Desde muy temprano en la administración federal, dio muestras de lo que seria la transformación moderna y política de nuestra país, todos confiamos en que el cambio sería verdadero; sin embargo, los últimos hechos han demostrado lo contrario. 

Las mañaneras como han bautizado las conferencias de prensa del Presidente López Obrador, han servido para ganar la agenda mediática y para enfrentar a sus adversarios en una arena pública.

Ahora el enojo nacional, no es contra de los opositores a los que llaman fifís o conservadores; por primera o segunda vez el presidente AMLO recibe rechazo en sus eventos públicos, la política de puertas abiertas, en migración no fue medida con sigilo y meticulosamente, como todo en este sexenio, al vapor y los resultados han sido catastróficos. 

Ahora estamos a merced de los Estados Unidos, que con un presidente Trump  en plena precampaña y con ciertos arrebatos ha puesto a los mexicanos de rodillas y con un gobierno mexicano sumiso. 

Pero mire, si los albergues eran un problema donde los migrantes se la pasan sin hacer nada durante las 24 horas del día, en la frontera de Tamaulipas las cosas empiezan a tener repercusiones una vez que las familias que habitan en la franja fronteriza han empezado a alzar la voz de protesta. 

Por si fuera poco, también los apoyos al agro mexicano han quedado, prácticamente fuera de la política de la 4T, el argumento “la corrupción” y esto nos lleva a asimilar aquella vieja teoría de paz, que con esa bandera, se armaron todas las guerras en el siglo XX. 

Prospera, estancias infantiles, medicamentos en el IMSS, Procampo, Instituto del Emprendedor, CONACyT y muchos proyectos y programas están siendo cancelados y tirados a la basura, como si el dinero de estos proyectos fuera para abusos y corruptelas, algo se tiene que hacer, si no en corto tiempo estaremos  sufriendo las consecuencias, de un gobierno sin ton ni son. 

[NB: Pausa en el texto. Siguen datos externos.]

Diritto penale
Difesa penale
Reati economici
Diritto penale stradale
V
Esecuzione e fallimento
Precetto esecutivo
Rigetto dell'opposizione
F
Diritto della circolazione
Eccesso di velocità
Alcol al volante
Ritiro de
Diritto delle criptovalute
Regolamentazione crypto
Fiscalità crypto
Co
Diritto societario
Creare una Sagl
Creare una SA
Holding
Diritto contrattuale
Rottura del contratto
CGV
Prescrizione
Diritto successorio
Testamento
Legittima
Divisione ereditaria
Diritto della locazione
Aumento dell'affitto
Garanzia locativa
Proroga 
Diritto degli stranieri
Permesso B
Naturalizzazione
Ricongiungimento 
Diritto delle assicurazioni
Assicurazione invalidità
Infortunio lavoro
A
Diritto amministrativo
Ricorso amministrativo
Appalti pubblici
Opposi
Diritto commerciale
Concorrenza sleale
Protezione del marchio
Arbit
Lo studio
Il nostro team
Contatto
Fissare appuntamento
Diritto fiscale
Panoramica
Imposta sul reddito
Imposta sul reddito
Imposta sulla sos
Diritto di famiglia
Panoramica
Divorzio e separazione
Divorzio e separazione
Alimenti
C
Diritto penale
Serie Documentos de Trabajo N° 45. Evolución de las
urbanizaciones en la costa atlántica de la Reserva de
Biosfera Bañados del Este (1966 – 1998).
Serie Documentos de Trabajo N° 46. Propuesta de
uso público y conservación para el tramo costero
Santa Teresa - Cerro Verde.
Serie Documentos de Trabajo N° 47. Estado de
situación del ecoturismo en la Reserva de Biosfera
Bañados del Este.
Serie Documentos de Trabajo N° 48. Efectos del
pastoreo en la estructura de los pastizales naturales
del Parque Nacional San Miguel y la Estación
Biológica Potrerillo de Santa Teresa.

Regalar dinero en México es abominable, pero regalar dinero al extranjero es una verdadera estupidez. Más cuando las necesidades de nuestro país están latentes en todos los aspectos de la vida cotidiana, 30 millones de dólares al El Salvador y 100 MDD a Honduras, la austeridad republicana ha quedado al desnudo.

Sin embargo, los países económicamente las fuertes no regalan su dinero, porque saben y lo saben muy bien, que regalar dinero nunca resuelve nada, algo tendrá que aprender este gobierno de países como  Finlandia, Noruega, Alemania, Suecia, Holanda, Dinamarca, Canadá y Gran Bretaña, que seguramente este presidente no conoce, porque el mundo no le importa y su burbuja, está por reventarse. Al tiempo.